TC – A higiene do sono consiste num conjunto de práticas diárias com o objetivo de que o sono seja mais descansado e eficaz, procurando que ele tenha a duração e a qualidade suficiente. Um adulto saudável tem uma necessidade aproximada de dormir 7 a 9 horas por noite. Para além de alocar o tempo necessário, procura-se que haja uma melhor educação do doente para a redução dos estímulos cognitivos antes de ir dormir (evitando os écrans, por exemplo), reduzir a ingestão de cafeína, nicotina e de álcool ao fim do dia e à noite; promover as condições de luminosidade e temperatura adequadas ao sono (quarto mais escuro e com uma temperatura ambiente menos quente), e promover a prática de exercício físico durante o dia, evitando que seja muito vigoroso e intenso perto da hora de dormir.

Os trabalhadores por turnos são desafiantes, já que a regularidade dos horários de deitar e levantar fica desde logo comprometida, no caso dos trabalhadores por turnos rotativos, ou no caso em que o turno é fixo mas por exemplo noturno (por exemplo, um padeiro ou um vigilante que façam sempre o turno noturno), os horários serão regulares, mas opostos em relação ao ideal que seria favorecido para o sono pelo nosso ritmo circadiano. Aqui é fundamental tentar obter um período de sono maior, que terá de ser desfasado do período habitual noturno por força do horário de trabalho, mas procurando atingir o número de horas esperado para a faixa etária, e privilegiando as restantes medidas de higiene do sono, evitando a exposição solar antes do período de sono, por exemplo, utilizando óculos escuros no trajeto para casa antes do período de sono principal, e tentado criar as condições ideais no quarto no momento de dormir.

HN – Como é que as perturbações do sono se relacionam com condições de saúde mental, como a ansiedade ou depressão, e qual deve ser a abordagem clínica nestes casos?

TC – As perturbações do sono estão fortemente ligadas a algumas doenças como a ansiedade e a depressão.
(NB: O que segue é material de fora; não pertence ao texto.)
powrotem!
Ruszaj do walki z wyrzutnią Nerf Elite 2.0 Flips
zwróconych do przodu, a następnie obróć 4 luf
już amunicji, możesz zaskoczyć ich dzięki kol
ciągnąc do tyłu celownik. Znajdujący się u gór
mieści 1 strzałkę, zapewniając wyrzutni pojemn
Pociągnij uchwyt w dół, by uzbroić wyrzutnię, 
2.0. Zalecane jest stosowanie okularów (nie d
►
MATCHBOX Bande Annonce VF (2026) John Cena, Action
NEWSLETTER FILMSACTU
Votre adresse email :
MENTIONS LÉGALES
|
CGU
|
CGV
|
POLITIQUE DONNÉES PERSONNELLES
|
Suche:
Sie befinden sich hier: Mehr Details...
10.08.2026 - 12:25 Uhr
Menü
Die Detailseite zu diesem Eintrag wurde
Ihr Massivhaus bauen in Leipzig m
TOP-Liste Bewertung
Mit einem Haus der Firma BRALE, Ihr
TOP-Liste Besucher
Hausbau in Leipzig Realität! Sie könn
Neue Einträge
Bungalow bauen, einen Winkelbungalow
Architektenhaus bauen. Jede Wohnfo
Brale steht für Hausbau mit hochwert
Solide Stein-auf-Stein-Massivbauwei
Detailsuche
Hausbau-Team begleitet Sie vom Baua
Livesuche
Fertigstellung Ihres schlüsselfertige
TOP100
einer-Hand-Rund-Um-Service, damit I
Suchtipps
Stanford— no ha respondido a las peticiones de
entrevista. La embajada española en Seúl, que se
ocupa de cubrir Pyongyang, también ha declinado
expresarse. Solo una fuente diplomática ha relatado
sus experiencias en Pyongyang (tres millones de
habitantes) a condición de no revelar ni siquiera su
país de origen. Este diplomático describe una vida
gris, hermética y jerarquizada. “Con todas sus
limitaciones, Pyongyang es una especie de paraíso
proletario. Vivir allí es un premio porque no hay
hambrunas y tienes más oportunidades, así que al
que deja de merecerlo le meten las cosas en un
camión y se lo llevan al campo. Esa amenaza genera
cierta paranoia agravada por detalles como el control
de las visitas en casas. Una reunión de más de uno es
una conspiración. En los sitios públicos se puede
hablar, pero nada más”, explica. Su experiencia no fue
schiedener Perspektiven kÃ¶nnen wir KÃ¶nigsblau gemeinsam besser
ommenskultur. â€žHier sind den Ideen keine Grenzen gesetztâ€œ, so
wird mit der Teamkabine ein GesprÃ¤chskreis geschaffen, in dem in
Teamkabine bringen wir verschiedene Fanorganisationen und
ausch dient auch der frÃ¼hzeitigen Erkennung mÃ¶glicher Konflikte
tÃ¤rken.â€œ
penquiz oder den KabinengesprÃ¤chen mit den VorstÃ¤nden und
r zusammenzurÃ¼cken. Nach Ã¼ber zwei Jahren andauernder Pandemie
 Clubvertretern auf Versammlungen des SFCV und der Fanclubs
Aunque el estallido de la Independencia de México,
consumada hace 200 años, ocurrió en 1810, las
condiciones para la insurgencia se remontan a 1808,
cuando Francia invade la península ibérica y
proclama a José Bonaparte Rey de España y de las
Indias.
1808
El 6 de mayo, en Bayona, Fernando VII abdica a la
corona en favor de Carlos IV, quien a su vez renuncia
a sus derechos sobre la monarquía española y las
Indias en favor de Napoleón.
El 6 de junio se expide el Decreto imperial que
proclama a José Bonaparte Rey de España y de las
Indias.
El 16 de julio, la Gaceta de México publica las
A privação de sono crónica condiciona maior probabilidade de alterações do humor, podendo agravar os sintomas de ansiedade e de depressão, assim como a insónia crónica é um fator de risco para algumas doenças mentais como a depressão. Por sua vez, a ansiedade e a depressão também podem induzir por si alterações do ritmo sono-vigília, levando à ocorrência de dificuldades em iniciar ou em manter o sono. A abordagem inicial deve procurar identificar estas situações, procurando diagnosticar o(s) distúrbio(s) associados. A higiene do sono é fundamental em todos os doentes; os casos de insónia crónica deverão ser melhor tratados com a Terapia Cognitivo-Comportamental para a Insónia, e os casos de depressão devidamente orientados para a área da psiquiatria.
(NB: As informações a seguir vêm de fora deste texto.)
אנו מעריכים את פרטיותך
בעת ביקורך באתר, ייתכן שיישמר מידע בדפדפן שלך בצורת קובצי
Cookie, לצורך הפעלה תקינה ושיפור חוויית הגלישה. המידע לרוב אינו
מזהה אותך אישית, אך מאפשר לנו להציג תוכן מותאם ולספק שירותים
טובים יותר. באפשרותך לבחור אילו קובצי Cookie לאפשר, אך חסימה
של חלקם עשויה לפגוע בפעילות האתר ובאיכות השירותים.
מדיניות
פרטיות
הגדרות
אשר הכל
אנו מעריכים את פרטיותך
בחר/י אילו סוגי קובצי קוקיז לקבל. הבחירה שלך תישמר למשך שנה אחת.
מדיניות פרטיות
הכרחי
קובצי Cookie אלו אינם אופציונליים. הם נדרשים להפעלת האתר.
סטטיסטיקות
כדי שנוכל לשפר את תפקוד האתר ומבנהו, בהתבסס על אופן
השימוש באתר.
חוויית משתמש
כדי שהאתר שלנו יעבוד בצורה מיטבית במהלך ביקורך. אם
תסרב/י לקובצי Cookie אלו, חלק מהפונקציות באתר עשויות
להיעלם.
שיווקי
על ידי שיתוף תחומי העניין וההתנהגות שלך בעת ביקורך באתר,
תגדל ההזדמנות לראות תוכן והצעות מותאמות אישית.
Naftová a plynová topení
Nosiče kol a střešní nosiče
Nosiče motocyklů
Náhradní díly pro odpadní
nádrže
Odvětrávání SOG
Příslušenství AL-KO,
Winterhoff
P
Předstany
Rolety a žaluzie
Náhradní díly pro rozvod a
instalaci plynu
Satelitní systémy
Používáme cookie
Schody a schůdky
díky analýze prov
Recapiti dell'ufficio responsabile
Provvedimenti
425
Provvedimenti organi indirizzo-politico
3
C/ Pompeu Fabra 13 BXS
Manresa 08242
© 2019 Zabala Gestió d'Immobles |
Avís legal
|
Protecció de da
HN – Que recomendações essenciais devem ser transmitidas a um adulto com insónia crónica ou dificuldades persistentes em manter um padrão de sono regular?
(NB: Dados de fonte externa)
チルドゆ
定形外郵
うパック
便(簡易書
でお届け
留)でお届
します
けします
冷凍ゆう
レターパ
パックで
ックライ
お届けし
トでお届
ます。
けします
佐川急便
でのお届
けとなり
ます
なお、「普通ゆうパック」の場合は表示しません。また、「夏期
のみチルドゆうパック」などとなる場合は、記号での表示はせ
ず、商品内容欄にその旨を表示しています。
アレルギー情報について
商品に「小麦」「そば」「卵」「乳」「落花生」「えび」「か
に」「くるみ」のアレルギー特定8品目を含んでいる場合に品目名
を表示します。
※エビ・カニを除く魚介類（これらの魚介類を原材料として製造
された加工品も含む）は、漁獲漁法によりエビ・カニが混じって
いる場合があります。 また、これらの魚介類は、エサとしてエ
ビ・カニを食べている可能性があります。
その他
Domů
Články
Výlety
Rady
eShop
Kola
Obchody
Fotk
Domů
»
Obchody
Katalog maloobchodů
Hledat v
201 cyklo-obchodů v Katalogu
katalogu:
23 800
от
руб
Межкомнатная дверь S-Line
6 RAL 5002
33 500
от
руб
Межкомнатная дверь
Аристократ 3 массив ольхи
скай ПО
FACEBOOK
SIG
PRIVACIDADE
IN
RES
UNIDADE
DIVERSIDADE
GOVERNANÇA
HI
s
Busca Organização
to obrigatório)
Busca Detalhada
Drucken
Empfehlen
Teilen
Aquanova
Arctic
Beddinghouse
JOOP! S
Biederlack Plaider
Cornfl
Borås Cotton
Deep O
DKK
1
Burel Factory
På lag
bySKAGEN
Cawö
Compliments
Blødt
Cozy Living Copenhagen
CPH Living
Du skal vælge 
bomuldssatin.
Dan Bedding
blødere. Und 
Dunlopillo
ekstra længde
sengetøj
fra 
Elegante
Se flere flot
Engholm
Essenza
TC – É fundamental perceber se existe alguma patologia do sono (ou não) concomitante que possa estar a perpetuar estas queixas; no âmbito das doenças do sono, a apneia obstrutiva do sono é a situação mais frequente, mas existem muitos doentes que podem apresentar um motivo para não conseguirem dormir – por exemplo, no caso da dor crónica. Aqui a avaliação caso a caso e o tratamento específico das várias patologias identificadas é fundamental para o sucesso do tratamento da insónia. De forma dirigida à insónia crónica, as medidas de higiene do sono, e a avaliação especializada por um psicólogo do sono são fundamentais, já que a principal terapia consiste na Terapia Cognitivo-Comportamental para a Insónia, que oferece os melhores resultados para o tratamento da insónia a longo prazo.